**WHAT YOU NEED TO DO**
Run through the data and copy out every line that mentions the word "Crédits".

**EXERCISE INPUT**
—————

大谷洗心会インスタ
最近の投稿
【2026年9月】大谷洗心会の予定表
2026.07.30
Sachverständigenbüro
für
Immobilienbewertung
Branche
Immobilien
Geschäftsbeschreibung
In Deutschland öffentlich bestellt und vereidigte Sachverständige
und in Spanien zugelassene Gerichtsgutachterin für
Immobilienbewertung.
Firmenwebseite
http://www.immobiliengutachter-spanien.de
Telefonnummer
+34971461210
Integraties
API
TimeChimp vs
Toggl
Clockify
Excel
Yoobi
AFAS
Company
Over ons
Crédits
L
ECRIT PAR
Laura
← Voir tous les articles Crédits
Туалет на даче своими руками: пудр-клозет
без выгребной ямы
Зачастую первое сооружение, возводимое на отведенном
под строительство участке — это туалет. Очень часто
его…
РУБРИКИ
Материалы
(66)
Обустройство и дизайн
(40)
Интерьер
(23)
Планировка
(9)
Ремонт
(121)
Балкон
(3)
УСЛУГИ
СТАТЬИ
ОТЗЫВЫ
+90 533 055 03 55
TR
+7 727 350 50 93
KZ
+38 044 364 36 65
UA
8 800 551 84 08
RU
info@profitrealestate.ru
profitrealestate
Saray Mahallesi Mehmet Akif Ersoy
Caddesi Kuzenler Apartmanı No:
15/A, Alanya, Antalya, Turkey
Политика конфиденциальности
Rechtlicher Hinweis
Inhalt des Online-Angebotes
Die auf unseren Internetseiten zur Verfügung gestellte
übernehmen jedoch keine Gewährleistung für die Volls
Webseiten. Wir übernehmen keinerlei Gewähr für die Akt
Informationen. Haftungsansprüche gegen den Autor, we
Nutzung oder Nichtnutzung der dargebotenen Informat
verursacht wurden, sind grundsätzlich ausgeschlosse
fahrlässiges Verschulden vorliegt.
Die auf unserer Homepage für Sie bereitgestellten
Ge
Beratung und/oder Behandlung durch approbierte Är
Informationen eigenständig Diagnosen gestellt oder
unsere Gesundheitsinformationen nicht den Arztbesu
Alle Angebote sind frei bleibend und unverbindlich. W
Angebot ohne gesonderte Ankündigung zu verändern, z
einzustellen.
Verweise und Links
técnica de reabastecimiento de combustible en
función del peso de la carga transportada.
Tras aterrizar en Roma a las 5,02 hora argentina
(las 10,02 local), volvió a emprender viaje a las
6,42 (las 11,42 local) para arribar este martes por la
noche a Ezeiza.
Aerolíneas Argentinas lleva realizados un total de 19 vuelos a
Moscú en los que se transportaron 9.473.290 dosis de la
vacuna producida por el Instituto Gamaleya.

—————

**EXERCISE RESULT**
Crédits
← Voir tous les articles Crédits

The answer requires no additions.